▶ **EXERCISE PROMPT**
Tell me how many lines in the data include "Mitglieder", and keep the reply to that number.

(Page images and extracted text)

━━━━━━━━━━━━━━━━━━━━

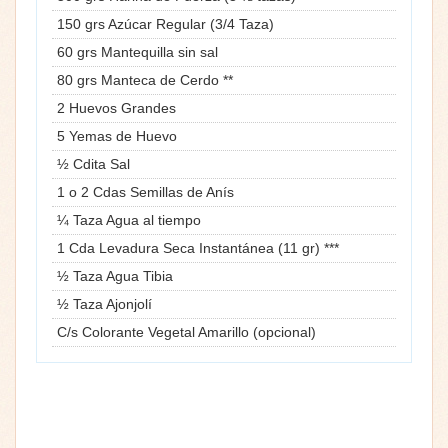
150 grs Azúcar Regular (3/4 Taza)
60 grs Mantequilla sin sal
80 grs Manteca de Cerdo **
2 Huevos Grandes
5 Yemas de Huevo
½ Cdita Sal
1 o 2 Cdas Semillas de Anís
¼ Taza Agua al tiempo
1 Cda Levadura Seca Instantánea (11 gr) ***
½ Taza Agua Tibia
½ Taza Ajonjolí
C/s Colorante Vegetal Amarillo (opcional)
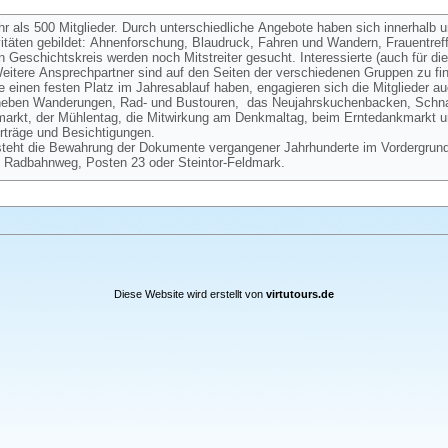
hr als 500 Mitglieder. Durch unterschiedliche Angebote haben sich innerhalb 
vitäten gebildet: Ahnenforschung, Blaudruck, Fahren und Wandern, Frauentre
Geschichtskreis werden noch Mitstreiter gesucht. Interessierte (auch für d
itere Ansprechpartner sind auf den Seiten der verschiedenen Gruppen zu fi
 einen festen Platz im Jahresablauf haben, engagieren sich die Mitglieder au
 neben Wanderungen, Rad- und Bustouren, das Neujahrskuchenbacken, Schnat
kmarkt, der Mühlentag, die Mitwirkung am Denkmaltag, beim Erntedankmarkt 
träge und Besichtigungen.
steht die Bewahrung der Dokumente vergangener Jahrhunderte im Vordergrund
 Radbahnweg, Posten 23 oder Steintor-Feldmark.
Diese Website wird erstellt von
virtutours.de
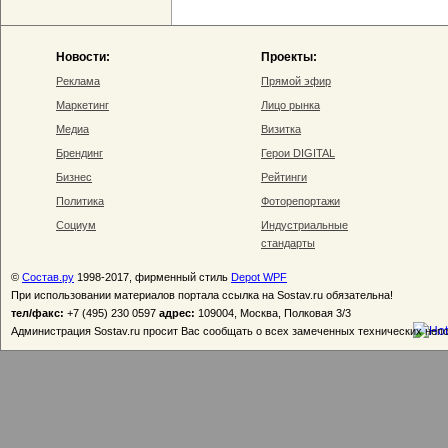
Новости:
Проекты:
Реклама
Прямой эфир
Маркетинг
Лицо рынка
Медиа
Визитка
Брендинг
Герои DIGITAL
Бизнес
Рейтинги
Политика
Фоторепортажи
Социум
Индустриальные
стандарты
©
Состав.ру
1998-2017, фирменный стиль
Depot WPF
При использовании материалов портала ссылка на Sostav.ru обязательна!
тел/факс:
+7 (495) 230 0597
адрес:
109004, Москва, Полковая 3/3
Администрация Sostav.ru просит Вас сообщать о всех замеченных технических неп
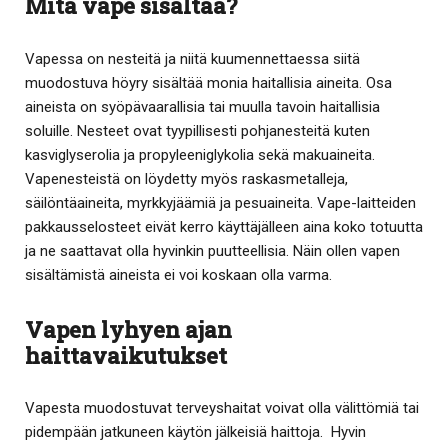
Mitä vape sisältää?
Vapessa on nesteitä ja niitä kuumennettaessa siitä
muodostuva höyry sisältää monia haitallisia aineita. Osa
aineista on syöpävaarallisia tai muulla tavoin haitallisia
soluille. Nesteet ovat tyypillisesti pohjanesteitä kuten
kasviglyserolia ja propyleeniglykolia sekä makuaineita.
Vapenesteistä on löydetty myös raskasmetalleja,
säilöntäaineita, myrkkyjäämiä ja pesuaineita. Vape-laitteiden
pakkausselosteet eivät kerro käyttäjälleen aina koko totuutta
ja ne saattavat olla hyvinkin puutteellisia. Näin ollen vapen
sisältämistä aineista ei voi koskaan olla varma.
Vapen lyhyen ajan
haittavaikutukset
Vapesta muodostuvat terveyshaitat voivat olla välittömiä tai
pidempään jatkuneen käytön jälkeisiä haittoja. Hyvin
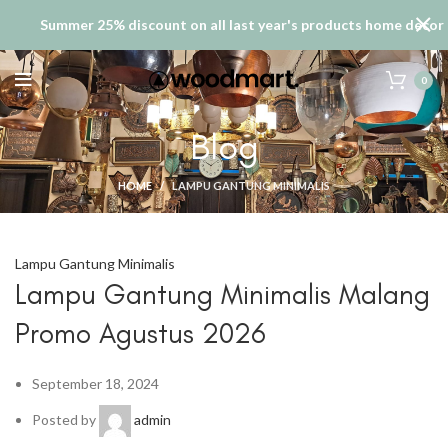
Summer 25% discount on all last year's products home decor
0
Blog
HOME
LAMPU GANTUNG MINIMALIS
Lampu Gantung Minimalis
Lampu Gantung Minimalis Malang
Promo Agustus 2026
September 18, 2024
Posted by
admin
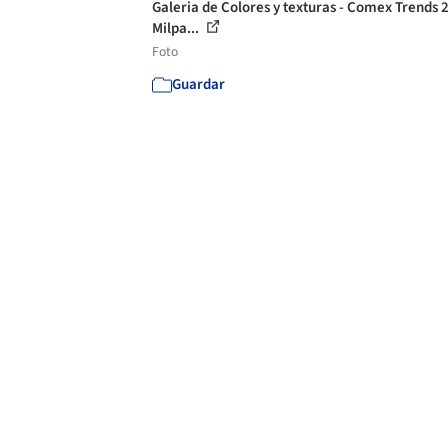
Galeria de Colores y texturas - Comex Trends 2
Milpa...
Foto
Guardar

━━━━━━━━━━━━━━━━━━━━

▶ **REPLY**
2